## DATA TO PROCESS
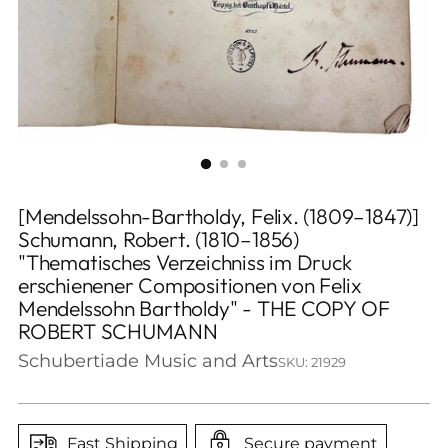
[Mendelssohn-Bartholdy, Felix. (1809–1847)]
Schumann, Robert. (1810–1856)
"Thematisches Verzeichniss im Druck
erschienener Compositionen von Felix
Mendelssohn Bartholdy" - THE COPY OF
ROBERT SCHUMANN
Schubertiade Music and Arts
SKU: 21929
Fast Shipping
Secure payment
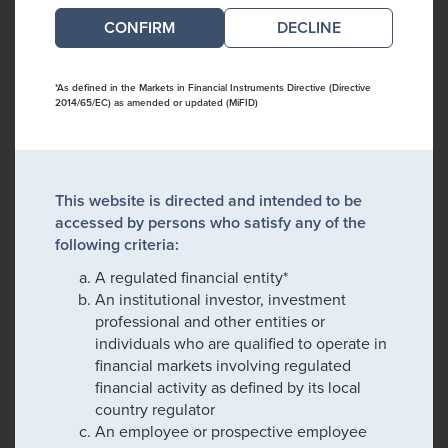
DECLINE
*As defined in the Markets in Financial Instruments Directive (Directive
2014/65/EC) as amended or updated (MiFID)
This website is directed and intended to be
accessed by persons who satisfy any of the
following criteria:
A regulated financial entity*
An institutional investor, investment
professional and other entities or
individuals who are qualified to operate in
financial markets involving regulated
financial activity as defined by its local
country regulator
An employee or prospective employee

## TASK
Scan the material above for "Bartholdy". Copy every line where it appears.

## RESPONSE BOX
[Mendelssohn-Bartholdy, Felix. (1809–1847)]
Mendelssohn Bartholdy" - THE COPY OF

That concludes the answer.